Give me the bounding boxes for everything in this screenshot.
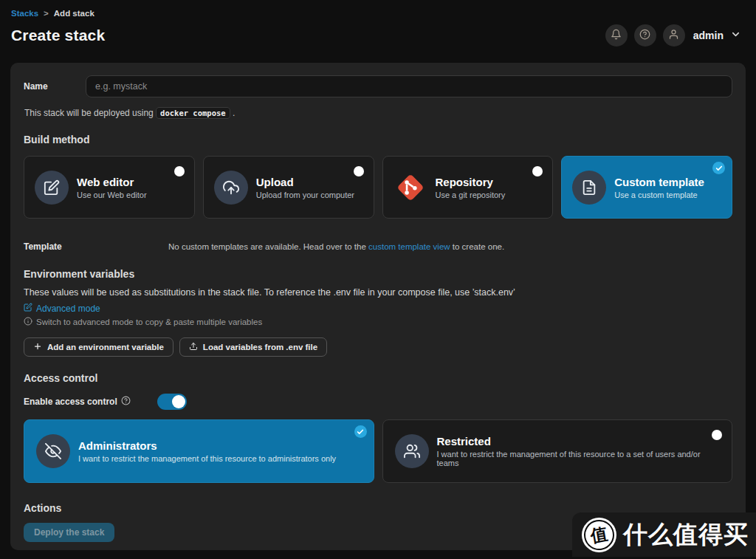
upload-icon bbox=[189, 342, 198, 352]
enable-access-control-label: Enable access control bbox=[24, 396, 131, 408]
chevron-down-icon bbox=[730, 29, 741, 43]
switch-hint-label: Switch to advanced mode to copy & paste … bbox=[36, 318, 262, 326]
card-subtitle: Use our Web editor bbox=[77, 191, 147, 199]
deploy-stack-button[interactable]: Deploy the stack bbox=[24, 523, 114, 542]
radio-unselected[interactable] bbox=[532, 166, 543, 176]
switch-hint: Switch to advanced mode to copy & paste … bbox=[24, 317, 732, 327]
access-control-heading: Access control bbox=[24, 372, 732, 384]
add-environment-variable-button[interactable]: Add an environment variable bbox=[24, 337, 173, 357]
access-control-toggle[interactable] bbox=[157, 394, 187, 410]
radio-unselected[interactable] bbox=[174, 166, 185, 176]
help-circle-icon bbox=[639, 29, 650, 43]
template-label: Template bbox=[24, 241, 168, 252]
card-title: Repository bbox=[436, 176, 506, 188]
info-icon bbox=[24, 317, 32, 327]
card-subtitle: I want to restrict the management of thi… bbox=[78, 454, 336, 463]
git-icon bbox=[394, 171, 427, 205]
file-text-icon bbox=[572, 171, 606, 205]
toggle-knob bbox=[172, 395, 185, 408]
add-env-var-label: Add an environment variable bbox=[47, 343, 164, 351]
plus-icon bbox=[33, 342, 42, 352]
name-input[interactable] bbox=[86, 75, 732, 97]
radio-selected-check-icon[interactable] bbox=[354, 425, 367, 438]
custom-template-view-link[interactable]: custom template view bbox=[368, 242, 450, 251]
radio-unselected[interactable] bbox=[712, 430, 722, 440]
template-row: Template No custom templates are availab… bbox=[24, 241, 732, 252]
advanced-mode-label: Advanced mode bbox=[36, 303, 100, 314]
create-stack-panel: Name This stack will be deployed using d… bbox=[10, 63, 746, 550]
deploy-note-suffix: . bbox=[233, 108, 235, 118]
access-control-toggle-row: Enable access control bbox=[24, 394, 732, 410]
access-card-restricted[interactable]: Restricted I want to restrict the manage… bbox=[382, 419, 733, 483]
radio-unselected[interactable] bbox=[354, 166, 364, 176]
environment-description: These values will be used as substitutio… bbox=[24, 287, 732, 298]
radio-selected-check-icon[interactable] bbox=[712, 162, 725, 174]
access-control-cards: Administrators I want to restrict the ma… bbox=[24, 419, 732, 483]
build-method-heading: Build method bbox=[24, 134, 732, 145]
card-title: Upload bbox=[256, 176, 354, 188]
page-title: Create stack bbox=[11, 27, 105, 44]
name-field-row: Name bbox=[24, 75, 732, 97]
smzdm-watermark: 值 什么值得买 bbox=[572, 512, 756, 557]
environment-buttons: Add an environment variable Load variabl… bbox=[24, 337, 732, 357]
breadcrumb-current: Add stack bbox=[54, 9, 94, 18]
upload-cloud-icon bbox=[214, 171, 248, 205]
template-text-before: No custom templates are available. Head … bbox=[168, 242, 366, 251]
card-title: Web editor bbox=[77, 176, 147, 188]
user-menu-toggle[interactable] bbox=[730, 29, 741, 43]
environment-variables-heading: Environment variables bbox=[24, 268, 732, 280]
help-button[interactable] bbox=[634, 24, 656, 47]
card-subtitle: Use a git repository bbox=[436, 191, 506, 199]
bell-icon bbox=[611, 29, 622, 43]
card-subtitle: Use a custom template bbox=[614, 191, 704, 199]
card-title: Restricted bbox=[437, 435, 721, 447]
advanced-mode-link[interactable]: Advanced mode bbox=[24, 303, 100, 314]
deploy-note-code: docker compose bbox=[156, 107, 230, 119]
edit-icon bbox=[35, 171, 69, 205]
user-avatar[interactable] bbox=[663, 24, 685, 47]
smzdm-logo-icon: 值 bbox=[582, 518, 616, 552]
username-label: admin bbox=[693, 30, 724, 41]
build-card-custom-template[interactable]: Custom template Use a custom template bbox=[561, 156, 732, 219]
deploy-note: This stack will be deployed using docker… bbox=[24, 108, 732, 118]
load-variables-label: Load variables from .env file bbox=[203, 343, 317, 351]
template-text-after: to create one. bbox=[453, 242, 504, 251]
build-card-upload[interactable]: Upload Upload from your computer bbox=[203, 156, 374, 219]
edit-icon bbox=[24, 303, 32, 314]
smzdm-watermark-text: 什么值得买 bbox=[623, 518, 749, 552]
users-icon bbox=[395, 434, 429, 468]
card-title: Administrators bbox=[78, 439, 336, 452]
load-variables-button[interactable]: Load variables from .env file bbox=[179, 337, 327, 357]
build-card-repository[interactable]: Repository Use a git repository bbox=[382, 156, 554, 219]
smzdm-logo-char: 值 bbox=[582, 517, 616, 552]
deploy-note-prefix: This stack will be deployed using bbox=[24, 108, 154, 118]
help-circle-icon bbox=[121, 396, 131, 408]
card-subtitle: I want to restrict the management of thi… bbox=[437, 450, 721, 467]
card-title: Custom template bbox=[614, 176, 704, 188]
card-subtitle: Upload from your computer bbox=[256, 191, 354, 199]
breadcrumb-link-stacks[interactable]: Stacks bbox=[11, 9, 38, 18]
breadcrumb-separator: > bbox=[44, 9, 49, 18]
top-bar: Stacks > Add stack Create stack admin bbox=[0, 0, 756, 47]
eye-off-icon bbox=[36, 434, 70, 468]
user-icon bbox=[668, 29, 679, 43]
header-actions: admin bbox=[605, 24, 744, 47]
template-empty-text: No custom templates are available. Head … bbox=[168, 242, 504, 251]
build-card-web-editor[interactable]: Web editor Use our Web editor bbox=[24, 156, 195, 219]
name-label: Name bbox=[24, 81, 86, 92]
build-method-cards: Web editor Use our Web editor Upload Upl… bbox=[24, 156, 732, 219]
toggle-label-text: Enable access control bbox=[24, 397, 117, 407]
breadcrumb: Stacks > Add stack bbox=[11, 9, 744, 18]
notifications-button[interactable] bbox=[605, 24, 628, 47]
access-card-administrators[interactable]: Administrators I want to restrict the ma… bbox=[24, 419, 374, 483]
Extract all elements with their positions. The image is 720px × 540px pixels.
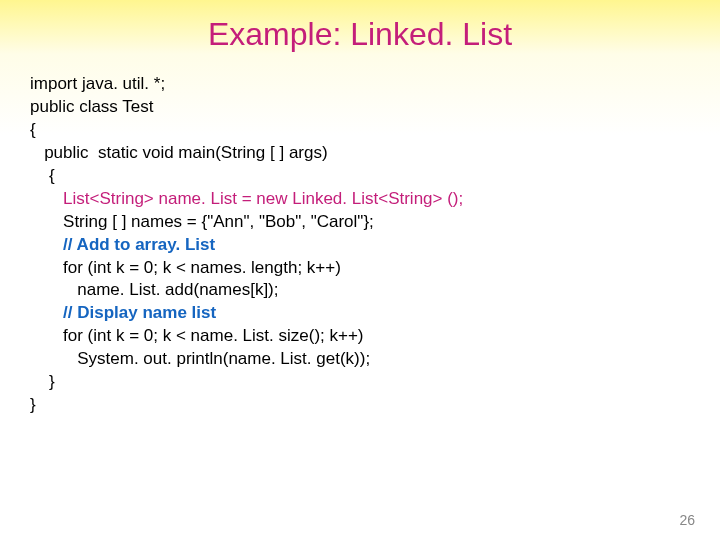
- code-line: {: [30, 165, 690, 188]
- code-line: }: [30, 371, 690, 394]
- slide-title: Example: Linked. List: [0, 0, 720, 53]
- code-line: System. out. println(name. List. get(k))…: [30, 348, 690, 371]
- code-comment: // Add to array. List: [30, 234, 690, 257]
- code-line: List<String> name. List = new Linked. Li…: [30, 188, 690, 211]
- code-line: for (int k = 0; k < names. length; k++): [30, 257, 690, 280]
- code-line: }: [30, 394, 690, 417]
- code-block: import java. util. *; public class Test …: [0, 53, 720, 417]
- code-line: String [ ] names = {"Ann", "Bob", "Carol…: [30, 211, 690, 234]
- code-line: name. List. add(names[k]);: [30, 279, 690, 302]
- code-line: {: [30, 119, 690, 142]
- code-comment: // Display name list: [30, 302, 690, 325]
- code-line: import java. util. *;: [30, 73, 690, 96]
- page-number: 26: [679, 512, 695, 528]
- code-line: public class Test: [30, 96, 690, 119]
- code-line: for (int k = 0; k < name. List. size(); …: [30, 325, 690, 348]
- code-line: public static void main(String [ ] args): [30, 142, 690, 165]
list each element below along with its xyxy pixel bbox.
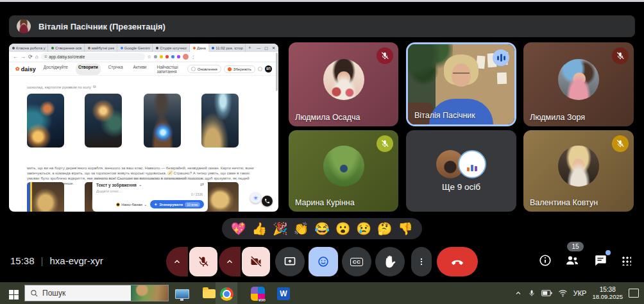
- page-scrollbar[interactable]: [276, 53, 278, 91]
- activities-button[interactable]: [617, 251, 635, 269]
- forward-icon[interactable]: →: [21, 54, 26, 60]
- generated-image-3[interactable]: [144, 94, 181, 148]
- participant-tile[interactable]: Валентина Ковтун: [523, 130, 634, 212]
- generate-button[interactable]: ✦ Згенерувати 10 влас: [150, 200, 204, 208]
- taskbar-search[interactable]: Пошук: [24, 285, 169, 301]
- more-vertical-icon: [417, 256, 426, 267]
- updates-icon: [191, 67, 196, 71]
- language-indicator[interactable]: УКР: [573, 289, 587, 297]
- reaction-surprised[interactable]: 😮: [335, 223, 351, 235]
- save-button[interactable]: Збережіть: [224, 65, 255, 73]
- browser-tab[interactable]: Класна робота у: [9, 44, 48, 52]
- taskbar-app-m365[interactable]: M365: [250, 286, 266, 301]
- chevron-down-icon: ⌄: [144, 202, 147, 207]
- reaction-laugh[interactable]: 😂: [314, 223, 330, 235]
- mode-dropdown[interactable]: Текст у зображення: [96, 183, 137, 187]
- mic-toggle-button[interactable]: [189, 247, 217, 276]
- participant-tile[interactable]: Людмила Осадча: [289, 42, 398, 126]
- participant-tile[interactable]: Марина Курінна: [289, 130, 398, 212]
- avatar: [323, 59, 364, 100]
- taskbar-app-display[interactable]: [174, 286, 190, 301]
- nav-feed[interactable]: Стрічка: [106, 63, 126, 75]
- browser-tab[interactable]: майбутні рек: [85, 44, 117, 52]
- nav-faq[interactable]: Найчастіші запитання: [155, 63, 182, 75]
- action-center-icon[interactable]: [629, 289, 639, 298]
- home-icon[interactable]: ⌂: [35, 54, 38, 60]
- generated-image-1[interactable]: [27, 94, 64, 148]
- reaction-party[interactable]: 🎉: [273, 223, 288, 235]
- tray-clock[interactable]: 15:38 18.09.2025: [592, 286, 623, 300]
- reaction-thinking[interactable]: 🤔: [377, 223, 393, 235]
- browser-profile-avatar[interactable]: [183, 54, 189, 60]
- participant-tile[interactable]: Людмила Зоря: [523, 42, 634, 126]
- wifi-icon[interactable]: [558, 289, 568, 297]
- daisy-account-avatar[interactable]: ВП: [265, 65, 272, 72]
- browser-menu-icon[interactable]: ⋮: [191, 55, 196, 60]
- nav-explore[interactable]: Досліджуйте: [41, 63, 71, 75]
- chat-panel-button[interactable]: [591, 251, 609, 269]
- nav-assets[interactable]: Активи: [131, 63, 149, 75]
- browser-tab[interactable]: Студія штучног: [153, 44, 190, 52]
- generated-image-2[interactable]: [85, 94, 122, 148]
- camera-toggle-button[interactable]: [242, 247, 270, 276]
- shared-screen-tile[interactable]: Класна робота у Створення осв майбутні р…: [9, 44, 278, 212]
- generated-image-5[interactable]: [27, 182, 64, 212]
- minimize-button[interactable]: —: [257, 46, 260, 50]
- maximize-button[interactable]: ▢: [264, 46, 268, 50]
- reload-icon[interactable]: ⟳: [28, 54, 33, 60]
- more-options-button[interactable]: [411, 247, 432, 276]
- taskbar-app-chrome[interactable]: [219, 286, 234, 301]
- updates-button[interactable]: Оновлення: [187, 65, 221, 73]
- raise-hand-button[interactable]: ✋: [375, 247, 405, 276]
- taskbar-app-word[interactable]: W: [276, 286, 291, 301]
- end-call-button[interactable]: [437, 247, 478, 276]
- mic-options-chevron[interactable]: [166, 247, 188, 276]
- model-dropdown[interactable]: Нано-банан ⌄: [116, 202, 147, 207]
- address-bar[interactable]: ⚿ app.daisy.so/create: [41, 53, 145, 60]
- camera-options-chevron[interactable]: [219, 247, 241, 276]
- help-icon[interactable]: [258, 67, 262, 71]
- captions-button[interactable]: CC: [342, 247, 371, 276]
- site-call-widget[interactable]: [262, 196, 273, 207]
- site-chat-widget[interactable]: ✳: [250, 192, 261, 203]
- daisy-header-right: Оновлення Збережіть ВП: [187, 65, 272, 73]
- display-app-icon: [175, 289, 189, 299]
- extension-icon[interactable]: [165, 55, 169, 58]
- browser-tab-active[interactable]: Дана: [190, 44, 208, 52]
- present-button[interactable]: [275, 247, 305, 276]
- nav-create[interactable]: Створити: [76, 63, 101, 75]
- reaction-thumbs-up[interactable]: 👍: [252, 223, 267, 235]
- generated-image-4[interactable]: [201, 94, 239, 148]
- extension-icon[interactable]: [154, 55, 157, 58]
- reaction-cry[interactable]: 😢: [356, 223, 371, 235]
- browser-tab[interactable]: Google Gemini: [117, 44, 153, 52]
- prompt-input[interactable]: Додати опис...: [96, 189, 204, 193]
- reaction-clap[interactable]: 👏: [294, 223, 309, 235]
- participant-tile-speaking[interactable]: Віталія Пасічник: [406, 42, 516, 126]
- back-icon[interactable]: ←: [13, 54, 18, 60]
- search-highlight-image[interactable]: [131, 285, 168, 301]
- bookmark-star-icon[interactable]: ☆: [148, 55, 151, 60]
- swap-icon[interactable]: ⇄: [200, 182, 204, 187]
- extension-icon[interactable]: [177, 55, 180, 58]
- close-button[interactable]: ✕: [272, 46, 275, 50]
- copy-icon[interactable]: ⧉: [93, 85, 96, 89]
- extension-icon[interactable]: [171, 55, 174, 58]
- taskbar-app-explorer[interactable]: [201, 286, 217, 301]
- reactions-button[interactable]: [309, 247, 338, 276]
- tray-mic-icon[interactable]: [528, 289, 536, 298]
- chat-notification-dot: [606, 250, 611, 255]
- hidden-icons-chevron[interactable]: [514, 289, 522, 297]
- browser-tab[interactable]: 11:02 рок. істор: [208, 44, 246, 52]
- daisy-logo[interactable]: ✿ daisy: [15, 66, 36, 72]
- new-tab-button[interactable]: +: [246, 44, 253, 52]
- extension-icon[interactable]: [160, 55, 163, 58]
- start-button[interactable]: [9, 290, 19, 300]
- battery-icon[interactable]: [541, 289, 552, 297]
- browser-tab[interactable]: Створення осв: [48, 44, 85, 52]
- reaction-heart[interactable]: 💖: [231, 223, 246, 235]
- people-panel-button[interactable]: [563, 251, 581, 269]
- overflow-tile[interactable]: Ще 9 осіб: [406, 130, 516, 212]
- meeting-details-button[interactable]: [536, 251, 554, 269]
- reaction-thumbs-down[interactable]: 👎: [398, 223, 413, 235]
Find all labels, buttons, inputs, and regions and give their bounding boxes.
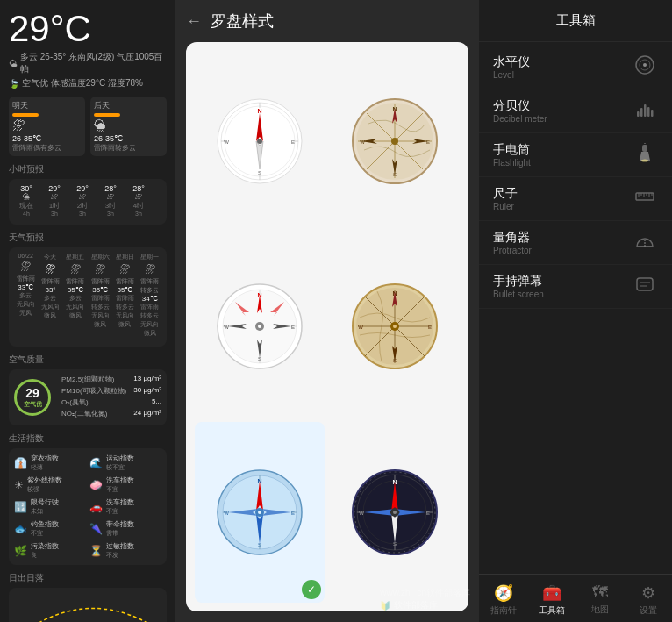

◆ TO DO
Please copy each line of the material that has the string "heading" somewhere in it.

◆ ANSWER SECTION
access-control-heading: Access control bbox=[24, 372, 732, 384]
build-method-heading: Build method bbox=[24, 134, 732, 145]
environment-variables-heading: Environment variables bbox=[24, 268, 732, 280]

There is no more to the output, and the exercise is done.